Sitting in my apartment some late afternoon on the corner of Grand and South, Newburgh City, I typed that up for an instagram post. It sat on the web site for about a minute before I deleted it, feeling as if it was somehow premature. I spent the evening like I had spent many before, getting hard on myself in my easy chair by the fire escape window, smoking cigarettes and listening to the commotion on the street. The summer evening light flooded the breezy apartment like it did each day, and I wondered "What am I doing here?".

I had been working for the Jack O Lantern festival for a little over two years. [TERAN] Studio had just presented its last show, an endeavor I had also engaged in for a little over two years. The doers of the community were always looking for more volunteers, doers, and voices for the Rejuvenation of the city, the Newburgh Renaissance, yet I was flailing and unable to focus. I made plans, I wrote in my notebooks, making promises to myself to start projects, to go back to school, all in good time when the stress at work would subside. They were promises I knew I was likely to dismiss with some excuse. I was growing ever restless, and always aware of my plans to leave, to travel, that I had made and broken, like so many plans made before.

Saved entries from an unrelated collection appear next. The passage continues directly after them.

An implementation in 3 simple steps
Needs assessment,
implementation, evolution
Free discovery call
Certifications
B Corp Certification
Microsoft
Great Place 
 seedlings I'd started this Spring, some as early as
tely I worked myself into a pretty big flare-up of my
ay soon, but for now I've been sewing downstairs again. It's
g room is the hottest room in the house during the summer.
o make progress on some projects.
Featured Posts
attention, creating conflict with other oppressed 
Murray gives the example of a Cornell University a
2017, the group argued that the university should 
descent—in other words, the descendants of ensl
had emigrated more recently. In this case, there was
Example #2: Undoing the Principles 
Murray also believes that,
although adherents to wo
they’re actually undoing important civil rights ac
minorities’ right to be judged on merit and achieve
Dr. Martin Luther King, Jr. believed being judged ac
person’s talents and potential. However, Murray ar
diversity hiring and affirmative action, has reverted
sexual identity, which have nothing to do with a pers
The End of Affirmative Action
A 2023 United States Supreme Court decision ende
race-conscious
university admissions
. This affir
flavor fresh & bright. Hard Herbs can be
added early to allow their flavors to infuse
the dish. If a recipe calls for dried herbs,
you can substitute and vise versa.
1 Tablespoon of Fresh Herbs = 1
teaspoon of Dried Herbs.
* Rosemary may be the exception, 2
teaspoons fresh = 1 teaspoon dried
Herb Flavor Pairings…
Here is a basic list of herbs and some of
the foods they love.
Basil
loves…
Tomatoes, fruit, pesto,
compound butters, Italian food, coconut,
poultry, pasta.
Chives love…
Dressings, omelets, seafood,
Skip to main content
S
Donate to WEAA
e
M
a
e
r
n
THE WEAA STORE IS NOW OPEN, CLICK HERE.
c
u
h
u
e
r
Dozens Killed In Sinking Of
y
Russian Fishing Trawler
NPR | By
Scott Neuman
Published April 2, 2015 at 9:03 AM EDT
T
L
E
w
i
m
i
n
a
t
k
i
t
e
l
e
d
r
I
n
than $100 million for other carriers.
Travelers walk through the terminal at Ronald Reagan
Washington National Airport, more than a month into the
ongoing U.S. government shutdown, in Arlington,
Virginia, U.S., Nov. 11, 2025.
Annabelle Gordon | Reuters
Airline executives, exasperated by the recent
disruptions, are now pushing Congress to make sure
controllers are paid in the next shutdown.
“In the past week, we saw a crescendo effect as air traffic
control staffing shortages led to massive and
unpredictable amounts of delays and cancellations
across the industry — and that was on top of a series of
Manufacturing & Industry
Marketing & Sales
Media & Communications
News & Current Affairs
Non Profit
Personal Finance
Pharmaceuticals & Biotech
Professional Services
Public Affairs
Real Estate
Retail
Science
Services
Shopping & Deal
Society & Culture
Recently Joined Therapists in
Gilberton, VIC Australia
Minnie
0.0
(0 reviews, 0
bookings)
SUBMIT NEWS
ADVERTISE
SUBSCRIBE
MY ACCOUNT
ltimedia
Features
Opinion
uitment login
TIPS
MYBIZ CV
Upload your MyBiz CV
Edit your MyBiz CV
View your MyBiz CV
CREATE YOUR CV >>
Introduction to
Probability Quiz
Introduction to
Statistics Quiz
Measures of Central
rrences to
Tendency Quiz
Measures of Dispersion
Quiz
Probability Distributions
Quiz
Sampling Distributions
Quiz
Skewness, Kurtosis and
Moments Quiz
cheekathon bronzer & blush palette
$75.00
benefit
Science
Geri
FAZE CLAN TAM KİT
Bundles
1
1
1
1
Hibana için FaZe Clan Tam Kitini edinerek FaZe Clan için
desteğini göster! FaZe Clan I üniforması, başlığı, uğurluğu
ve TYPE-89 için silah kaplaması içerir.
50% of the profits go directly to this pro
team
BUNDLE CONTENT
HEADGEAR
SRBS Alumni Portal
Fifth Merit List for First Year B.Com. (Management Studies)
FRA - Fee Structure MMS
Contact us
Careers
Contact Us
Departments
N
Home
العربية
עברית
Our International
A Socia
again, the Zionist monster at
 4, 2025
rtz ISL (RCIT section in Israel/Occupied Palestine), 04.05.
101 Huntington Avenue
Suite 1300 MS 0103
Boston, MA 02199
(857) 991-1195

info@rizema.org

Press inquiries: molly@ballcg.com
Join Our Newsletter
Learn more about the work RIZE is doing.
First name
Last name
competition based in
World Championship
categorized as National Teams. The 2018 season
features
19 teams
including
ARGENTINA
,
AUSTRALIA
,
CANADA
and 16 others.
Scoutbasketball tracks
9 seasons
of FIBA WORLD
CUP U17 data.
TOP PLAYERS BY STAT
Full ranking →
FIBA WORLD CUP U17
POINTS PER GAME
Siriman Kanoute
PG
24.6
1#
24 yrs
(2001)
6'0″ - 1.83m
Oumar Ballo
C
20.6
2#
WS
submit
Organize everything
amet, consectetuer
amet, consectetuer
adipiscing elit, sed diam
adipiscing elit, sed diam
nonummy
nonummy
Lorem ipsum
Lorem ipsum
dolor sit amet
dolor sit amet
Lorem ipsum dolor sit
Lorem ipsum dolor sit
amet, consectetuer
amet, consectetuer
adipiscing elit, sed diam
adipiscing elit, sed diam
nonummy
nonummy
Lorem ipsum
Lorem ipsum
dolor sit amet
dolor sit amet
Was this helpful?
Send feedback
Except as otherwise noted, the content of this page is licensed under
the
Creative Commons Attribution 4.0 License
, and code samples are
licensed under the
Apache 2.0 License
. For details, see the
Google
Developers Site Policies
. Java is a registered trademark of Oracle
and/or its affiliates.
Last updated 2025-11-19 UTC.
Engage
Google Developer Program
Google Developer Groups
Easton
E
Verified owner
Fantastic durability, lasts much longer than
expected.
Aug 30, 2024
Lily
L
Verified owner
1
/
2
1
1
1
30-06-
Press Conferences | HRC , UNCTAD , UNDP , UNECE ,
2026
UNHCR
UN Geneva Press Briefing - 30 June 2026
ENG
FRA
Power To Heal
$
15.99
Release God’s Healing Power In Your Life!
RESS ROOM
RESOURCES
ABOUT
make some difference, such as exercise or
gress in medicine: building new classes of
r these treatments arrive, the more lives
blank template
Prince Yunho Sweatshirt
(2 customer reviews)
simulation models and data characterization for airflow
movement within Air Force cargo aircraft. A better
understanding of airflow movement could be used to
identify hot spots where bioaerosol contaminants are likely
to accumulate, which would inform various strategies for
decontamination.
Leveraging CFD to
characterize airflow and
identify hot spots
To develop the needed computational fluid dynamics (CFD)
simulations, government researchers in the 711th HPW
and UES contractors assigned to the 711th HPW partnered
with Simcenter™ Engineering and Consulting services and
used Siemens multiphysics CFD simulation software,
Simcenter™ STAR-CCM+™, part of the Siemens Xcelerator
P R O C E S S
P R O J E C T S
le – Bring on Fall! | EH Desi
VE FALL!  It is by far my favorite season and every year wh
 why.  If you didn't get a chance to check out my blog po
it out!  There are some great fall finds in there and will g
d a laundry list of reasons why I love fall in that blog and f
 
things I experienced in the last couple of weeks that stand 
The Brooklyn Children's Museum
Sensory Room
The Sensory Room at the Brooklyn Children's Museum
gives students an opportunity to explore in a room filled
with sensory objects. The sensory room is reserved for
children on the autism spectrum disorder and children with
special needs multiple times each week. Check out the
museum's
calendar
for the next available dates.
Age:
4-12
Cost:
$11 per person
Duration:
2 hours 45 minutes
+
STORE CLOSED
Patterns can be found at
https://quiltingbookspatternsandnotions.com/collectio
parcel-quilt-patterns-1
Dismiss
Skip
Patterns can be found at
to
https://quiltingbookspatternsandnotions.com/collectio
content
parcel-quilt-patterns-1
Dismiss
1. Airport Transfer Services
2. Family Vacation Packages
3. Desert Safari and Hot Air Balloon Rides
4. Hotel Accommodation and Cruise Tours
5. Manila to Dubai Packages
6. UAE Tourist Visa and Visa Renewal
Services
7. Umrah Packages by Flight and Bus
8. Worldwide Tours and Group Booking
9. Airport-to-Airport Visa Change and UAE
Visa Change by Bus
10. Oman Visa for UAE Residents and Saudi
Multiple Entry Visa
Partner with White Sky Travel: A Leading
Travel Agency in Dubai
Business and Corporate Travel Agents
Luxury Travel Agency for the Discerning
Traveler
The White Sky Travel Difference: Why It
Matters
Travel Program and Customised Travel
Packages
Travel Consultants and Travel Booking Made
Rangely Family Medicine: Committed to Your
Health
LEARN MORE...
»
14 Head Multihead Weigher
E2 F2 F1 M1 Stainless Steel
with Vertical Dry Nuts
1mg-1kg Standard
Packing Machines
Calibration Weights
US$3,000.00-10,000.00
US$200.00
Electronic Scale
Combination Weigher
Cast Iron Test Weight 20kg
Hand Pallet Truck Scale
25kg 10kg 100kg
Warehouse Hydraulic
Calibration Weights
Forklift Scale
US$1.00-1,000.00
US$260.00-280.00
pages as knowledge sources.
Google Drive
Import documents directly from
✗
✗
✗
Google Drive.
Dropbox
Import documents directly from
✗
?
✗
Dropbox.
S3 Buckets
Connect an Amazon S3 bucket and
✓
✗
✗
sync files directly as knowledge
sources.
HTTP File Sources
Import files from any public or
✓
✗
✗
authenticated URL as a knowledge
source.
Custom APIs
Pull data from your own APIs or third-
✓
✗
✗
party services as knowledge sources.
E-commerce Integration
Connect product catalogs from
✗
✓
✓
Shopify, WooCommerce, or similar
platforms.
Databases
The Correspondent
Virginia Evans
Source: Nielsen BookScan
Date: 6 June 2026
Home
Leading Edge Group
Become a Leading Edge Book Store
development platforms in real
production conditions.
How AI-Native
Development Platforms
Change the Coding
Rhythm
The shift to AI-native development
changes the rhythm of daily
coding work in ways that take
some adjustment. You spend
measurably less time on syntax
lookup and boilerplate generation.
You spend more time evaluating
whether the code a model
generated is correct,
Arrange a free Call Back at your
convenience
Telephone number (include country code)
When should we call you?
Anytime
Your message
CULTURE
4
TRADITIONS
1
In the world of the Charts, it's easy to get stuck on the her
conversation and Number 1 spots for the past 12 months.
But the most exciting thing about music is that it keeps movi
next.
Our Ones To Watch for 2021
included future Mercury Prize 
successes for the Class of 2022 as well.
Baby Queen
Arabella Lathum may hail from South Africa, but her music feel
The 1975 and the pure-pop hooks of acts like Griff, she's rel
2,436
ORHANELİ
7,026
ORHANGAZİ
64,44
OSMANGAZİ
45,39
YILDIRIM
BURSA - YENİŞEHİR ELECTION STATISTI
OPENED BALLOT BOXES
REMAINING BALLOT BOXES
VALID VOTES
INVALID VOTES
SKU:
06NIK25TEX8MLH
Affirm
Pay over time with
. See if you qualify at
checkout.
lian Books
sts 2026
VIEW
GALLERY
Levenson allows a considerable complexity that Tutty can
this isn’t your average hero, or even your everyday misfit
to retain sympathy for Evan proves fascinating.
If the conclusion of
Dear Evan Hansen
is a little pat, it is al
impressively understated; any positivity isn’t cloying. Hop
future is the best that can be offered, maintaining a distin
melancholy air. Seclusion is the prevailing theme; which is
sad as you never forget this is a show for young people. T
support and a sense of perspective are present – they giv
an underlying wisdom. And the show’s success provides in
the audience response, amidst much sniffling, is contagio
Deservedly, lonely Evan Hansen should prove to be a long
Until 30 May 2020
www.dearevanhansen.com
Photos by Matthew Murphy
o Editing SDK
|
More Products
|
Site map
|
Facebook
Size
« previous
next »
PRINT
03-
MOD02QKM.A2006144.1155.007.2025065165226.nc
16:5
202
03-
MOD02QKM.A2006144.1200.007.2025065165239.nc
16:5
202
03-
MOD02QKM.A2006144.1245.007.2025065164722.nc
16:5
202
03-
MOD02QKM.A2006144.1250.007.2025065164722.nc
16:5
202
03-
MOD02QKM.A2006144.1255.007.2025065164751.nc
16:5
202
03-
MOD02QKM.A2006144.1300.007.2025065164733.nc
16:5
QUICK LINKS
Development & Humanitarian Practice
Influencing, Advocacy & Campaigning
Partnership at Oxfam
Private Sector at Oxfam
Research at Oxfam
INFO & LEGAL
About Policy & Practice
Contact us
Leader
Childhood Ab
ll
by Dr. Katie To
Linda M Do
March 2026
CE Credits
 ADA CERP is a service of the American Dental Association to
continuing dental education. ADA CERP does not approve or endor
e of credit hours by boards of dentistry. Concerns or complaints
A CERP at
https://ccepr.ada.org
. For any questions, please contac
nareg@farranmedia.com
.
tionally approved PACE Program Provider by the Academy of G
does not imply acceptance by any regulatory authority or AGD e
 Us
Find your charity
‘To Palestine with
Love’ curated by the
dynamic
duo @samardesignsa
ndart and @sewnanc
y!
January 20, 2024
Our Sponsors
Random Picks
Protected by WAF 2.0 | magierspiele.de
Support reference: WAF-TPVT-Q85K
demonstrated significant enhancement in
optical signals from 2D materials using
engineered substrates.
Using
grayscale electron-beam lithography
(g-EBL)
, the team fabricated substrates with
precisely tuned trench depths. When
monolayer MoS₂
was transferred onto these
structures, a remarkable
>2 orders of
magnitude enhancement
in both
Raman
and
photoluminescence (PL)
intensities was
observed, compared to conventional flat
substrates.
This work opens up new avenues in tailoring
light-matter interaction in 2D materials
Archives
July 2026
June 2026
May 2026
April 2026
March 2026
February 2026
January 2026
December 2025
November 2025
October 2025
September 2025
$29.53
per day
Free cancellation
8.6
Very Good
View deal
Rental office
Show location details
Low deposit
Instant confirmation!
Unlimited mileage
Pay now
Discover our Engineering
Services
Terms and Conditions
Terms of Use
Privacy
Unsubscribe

About to turn 25, a milestone, I started looking hard at my options. Here I was, caught in a cycle. Work, pay rent, buy groceries, go back to work, find time for the people I love, find time for myself, find time for my passion projects, for my art. I had spent so long cramming everything into twenty hour days, consistently running on fumes. I was burnt out from it all, and unable to see a way out. I could isolate and make plans to go back to school in the spring, keep working for the Jack O' Lantern festival despite the fact that I was no longer stimulated by the work and less than thrilled with the politics. Or I could drop it all and just go. 

So I went.

So far, I think leaving will be the hardest part of this journey. If you ever want to gain true perspective on your life, leave it. Leave the people you love, the town or city or county you know almost each square inch of. Leave your comfy cute apartment, the job you've become comfortable and confident in. Leave your family. It was bittersweet, it was hard. In a matter of a week I informed everyone I was leaving, tried to spend time with everyone before I left, packed up my apartment, got the car ready, packed for the trip. I had vague ideas of where I could go and find work based on testimonies from other traveling friends. All I knew was that the first stop was Asheville, NC. 

There was no greater feeling than hitting the open road, the mass of the country spread out before my feet, before the spinning wheels of subaRUBY. Just in the week and a half process of leaving, so much synchronicity had presented itself, I could only imagine what the frontier and the universe had in store for me. From here on out it was all a matter of maintaining pure intentions and exploring what I could manifest.

I never felt so at peace in my life.